• _GIVEN RECORDS_
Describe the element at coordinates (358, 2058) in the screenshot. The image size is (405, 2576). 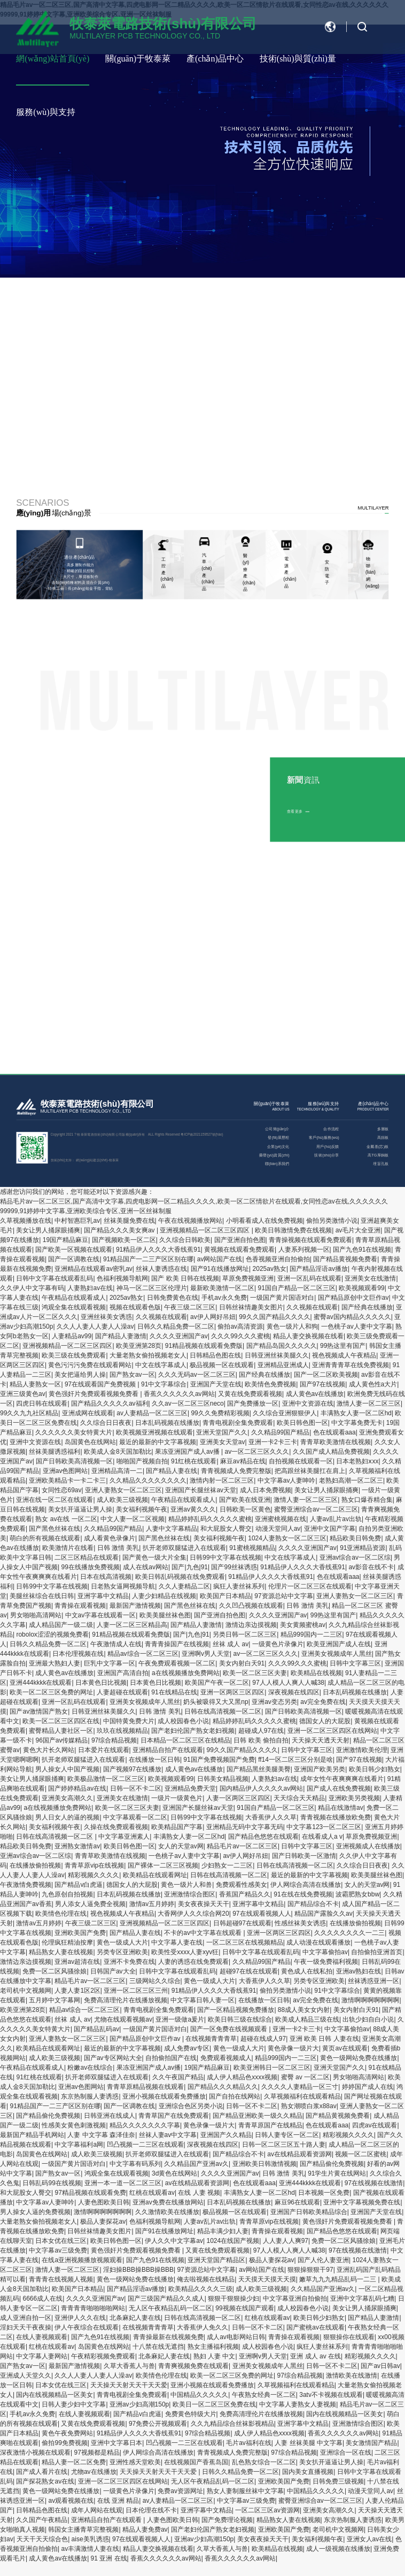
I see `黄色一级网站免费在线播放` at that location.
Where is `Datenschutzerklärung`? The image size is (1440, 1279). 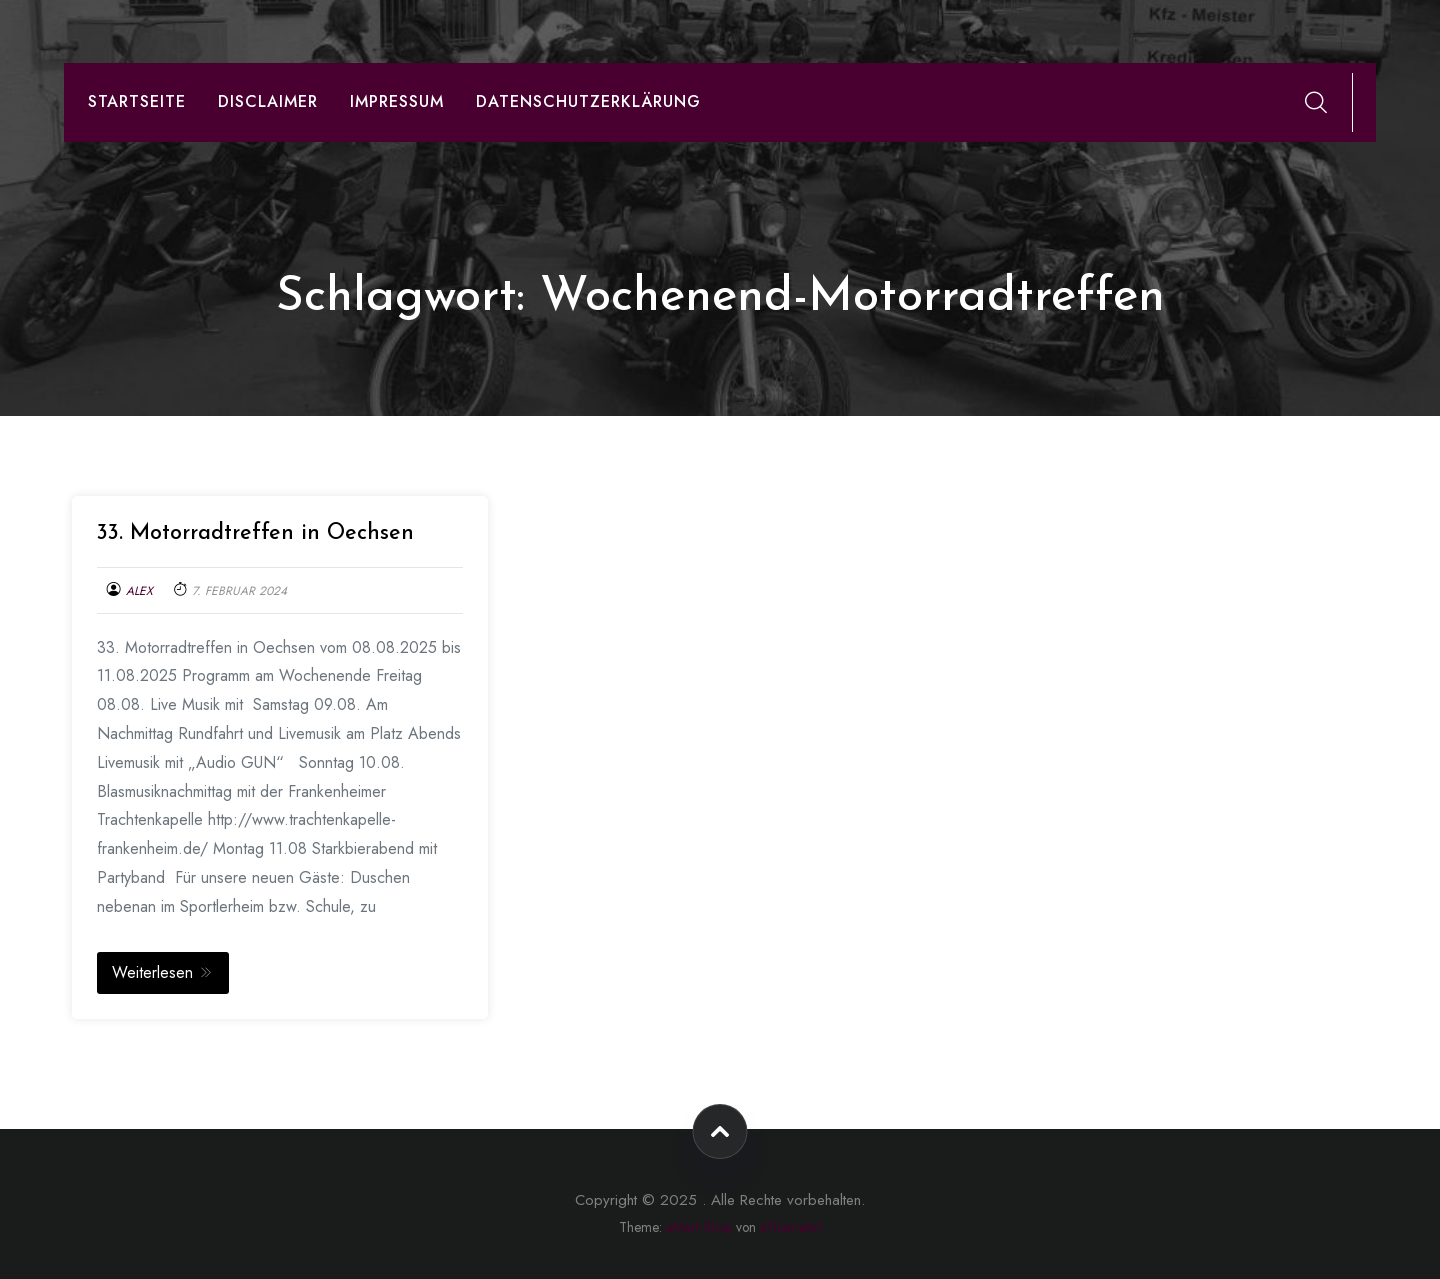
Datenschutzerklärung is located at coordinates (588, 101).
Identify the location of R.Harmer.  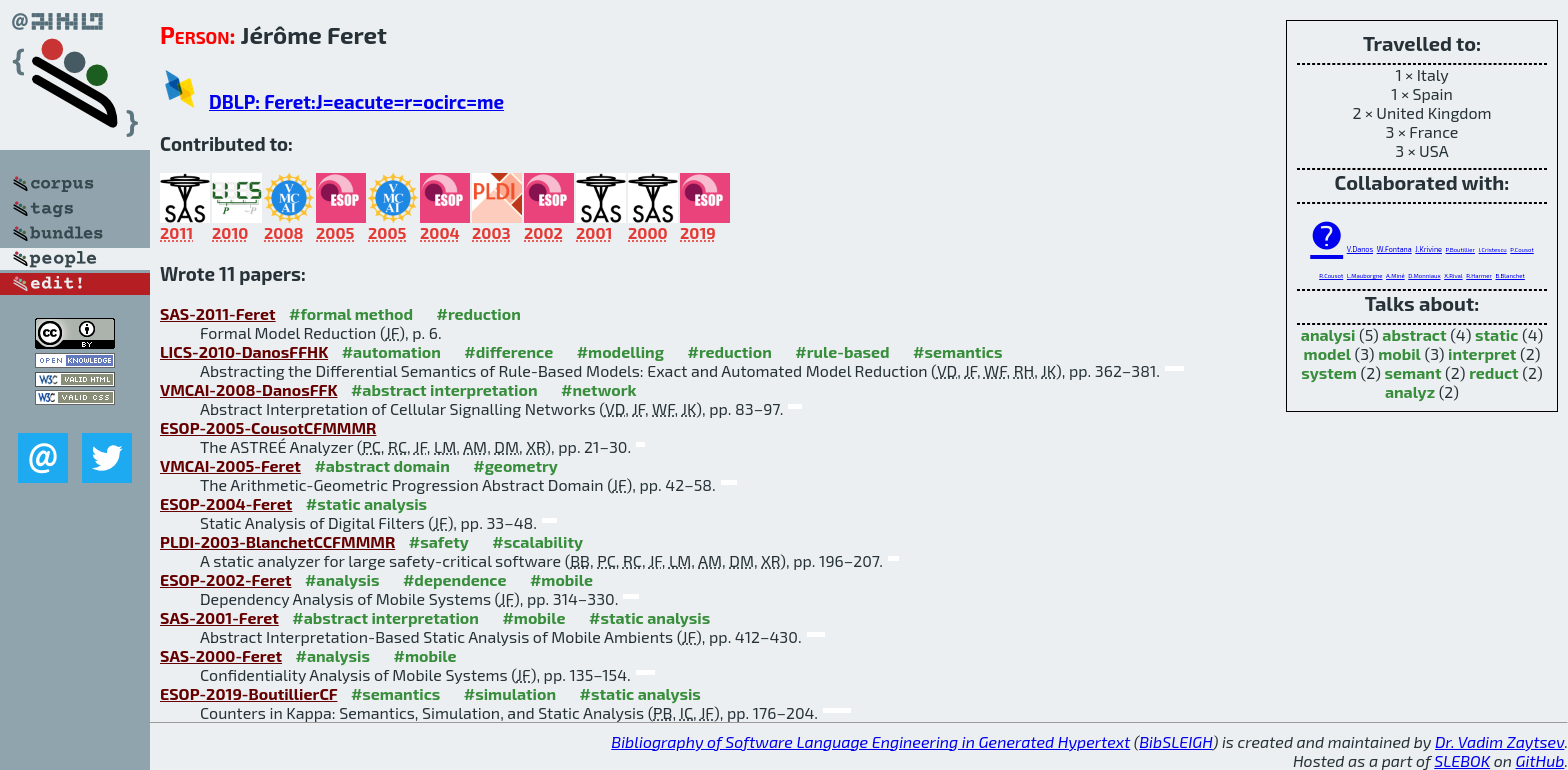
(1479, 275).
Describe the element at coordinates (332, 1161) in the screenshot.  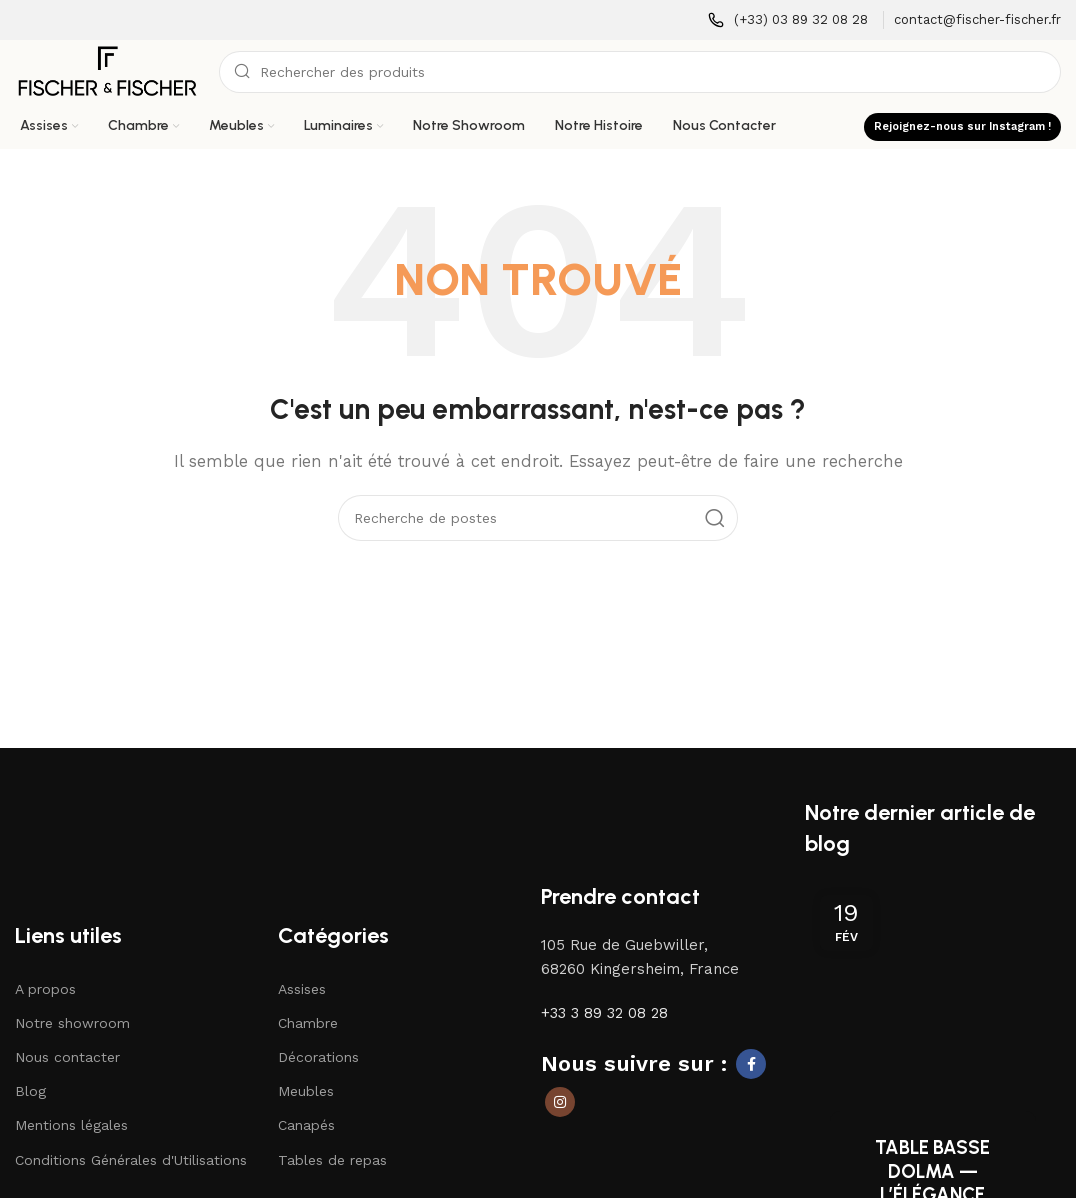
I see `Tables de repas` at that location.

• _AIM OF THE TASK_
Return the records above exactly, without the pictures.

• _OUTPUT FOR THIS TASK_
Describe the element at coordinates (358, 2058) in the screenshot. The image size is (405, 2576). 
I see `黄色一级网站免费在线播放` at that location.
Where is `Datenschutzerklärung`? The image size is (1440, 1279). 
Datenschutzerklärung is located at coordinates (588, 101).
Identify the location of R.Harmer.  
(1479, 275).
Describe the element at coordinates (332, 1161) in the screenshot.  
I see `Tables de repas` at that location.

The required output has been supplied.